According to a study by the International Economic Platform for Renewable Energies (IWR), a renewable energy institute in Muenster, Germany, the amount of crude oil drilled from the North Sea dropped to 124.7 million tonnes in 2011.

This is a 12% decline from 2010 when 140 million tonnes of crude oil was extracted, and represents the smallest amount extracted from the North Sea since 1982.

Dr Norbert Allnoch, IWR Director, said “compared to the record-breaking year of 1996, which saw 260 million tonnes drilled from the sea, oil extraction has already fallen by about 50%.”

The IWR study used data supplied by government organisations from the oil producing countries of Great Britain, Norway, Denmark, the Netherlands and Germany that surround the North Sea.

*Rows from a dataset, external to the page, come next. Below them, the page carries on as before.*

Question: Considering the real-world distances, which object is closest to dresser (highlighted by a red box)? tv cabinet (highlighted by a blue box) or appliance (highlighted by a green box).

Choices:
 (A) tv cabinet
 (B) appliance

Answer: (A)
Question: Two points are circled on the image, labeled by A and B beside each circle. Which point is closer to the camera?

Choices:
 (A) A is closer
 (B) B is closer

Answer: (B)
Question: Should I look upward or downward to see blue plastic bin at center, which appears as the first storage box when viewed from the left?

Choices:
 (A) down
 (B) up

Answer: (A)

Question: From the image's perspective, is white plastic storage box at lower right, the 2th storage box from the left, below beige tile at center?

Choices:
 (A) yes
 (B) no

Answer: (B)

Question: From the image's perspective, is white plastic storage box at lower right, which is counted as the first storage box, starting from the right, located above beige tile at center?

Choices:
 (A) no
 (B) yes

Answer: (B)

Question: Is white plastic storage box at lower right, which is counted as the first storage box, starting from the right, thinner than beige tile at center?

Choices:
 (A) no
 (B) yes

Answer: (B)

Newly discovered oil fields are not stopping the drop in North Sea oil production. Since the peak in oil extraction in 1996, North Sea oil fields have continued to supply less and less oil.

According to Dr Allnoch, even newly discovered and supposedly large oil fields cannot prevent the general decline of North Sea oil. At best, he said, they simply extend drilling activities for fractionally longer.

“We would have to uncover a new huge oil field each year with a capacity of 125 million tonnes to be able to maintain current oil extraction rates. If oil extraction is kept at the same level as 2011 (about 125 million tonnes), the known and tested reserve fields in the North Sea will only last until 2020.

If the as yet unconfirmed reserves were actually found to exist, this would mean drilling could go on for a little longer, but nevertheless, according to Dr Allnoch, “the amount of North Sea oil will largely be insignificant in ten years time”.

Dr Allnoch believes that the North Sea will continue to be used as a source of energy. In coming years, the North Sea oil industry will take a back seat, while the offshore wind industry is picking up in Great Britain, Denmark, Germany and the Netherlands.

“The offshore wind industry is now where the offshore oil industry was in 1971, when North Sea oil extraction began. The oil industry has overcome enormous challenges posed by new extraction technologies and innovations, something that the offshore wind industry will also experience,” Dr Allnoch said.  He is confident that Europe can continue to provide a safe supply of energy using its own resources.

Crude oil has been extracted from the North Sea since the early 1970s.  The oil crisis of 1973/74 made drilling for oil in the North Sea lucrative.

One of the first known major oil fields named “Brent” (north-east of the Shetland Isles) is symbolic of North Sea oil. The price of Brent oil is a major benchmark on the stock markets.

Oil extraction in the North Sea has followed a bell-shaped curve, with oil production rising to 260 million tonnes from 1971 to 1996 before falling ever faster in recent years.